Mais il y a une autre urgence que NK ne me semble pas avoir envisagée. Si dix ans paraissent trop courts pour réformer le capitalisme et le rendre inopérant, sinon inoffensif, j'ai peur qu'un autre événement ne soit accompli bien avant ce délai ; je parle de la privatisation de la Justice. Qu'on ne vienne pas me dire "Cela n'arrivera jamais ; le peuple ne se laissera pas faire." Il suffit de regarder l'état du monde : tout est privatisé ou en passe de l'être. Alors, pourquoi la Justice ne le serait-elle pas ? L'idée est déjà dans l'air (cf. l'épisode "White Bear" de la série Black Mirrors ; ou la nouvelle "Le système Malley" de Miriam Allen De Ford, dans l'anthologie "Dangereuses visions", qui date de 1967...) Et si cela arrive, que pourrons-nous faire ? Brûler les tribunaux au nom de la justice..? Que deviendrons-nous alors ? Qui rendra la justice, sinon le premier quidam armé d'une hache ?

Je terminerai par une "modeste" proposition qui a pour ambition de résoudre définitivement toutes les questions d'économie. Je parlai un peu plus haut d'« argent périssable » ; je voulais dire par là que si l'argent devenait lui-même une denrée périssable, on ne pourrait plus l'accumuler à outrance ; surtout s'il se dégrade à une vitesse proportionnelle à son cumul (plus on en a, plus il se corrompt vite et perd de sa valeur). Exit la mentalité capitaliste ; fini le règne des maîtres du monde ; kaput les projets privés monstrueux qui se font au prix des vies humaines et de l'écologie planétaire.
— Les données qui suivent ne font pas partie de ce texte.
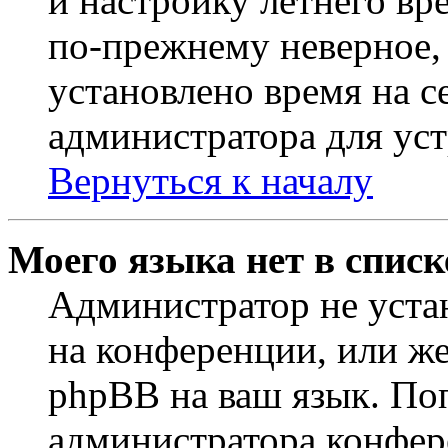
и настройку летнего вр
по-прежнему неверное, 
установлено время на с
администратора для ус
Вернуться к началу
Моего языка нет в списк
Администратор не уста
на конференции, или же
phpBB на ваш язык. По
администратора конфер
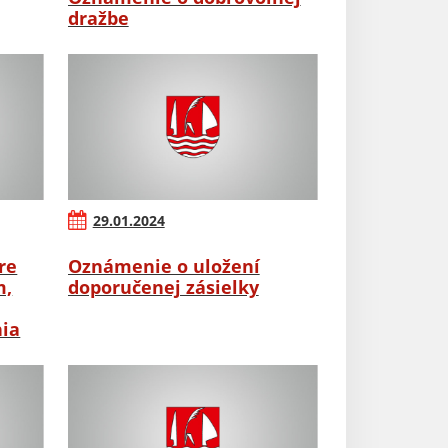
dražbe
29.01.2024
re
Oznámenie o uložení
m,
doporučenej zásielky
nia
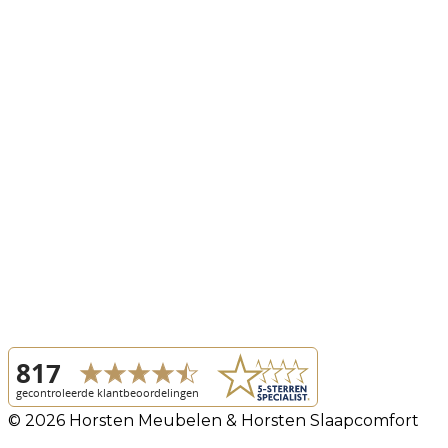
© 2026 Horsten Meubelen & Horsten Slaapcomfort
Enfin et surtout, le corollaire de cette idée est que l'unité monétaire de base sera irréductible, incessible et inaliénable ; chaque être humain s'en verra attribuer une à sa naissance et elle garantira un repas sain par jour.
Je propose d'appeler cette monnaie : le klein. (Ou bien, si notre égérie canadienne n'est pas d'accord: le hobbit.)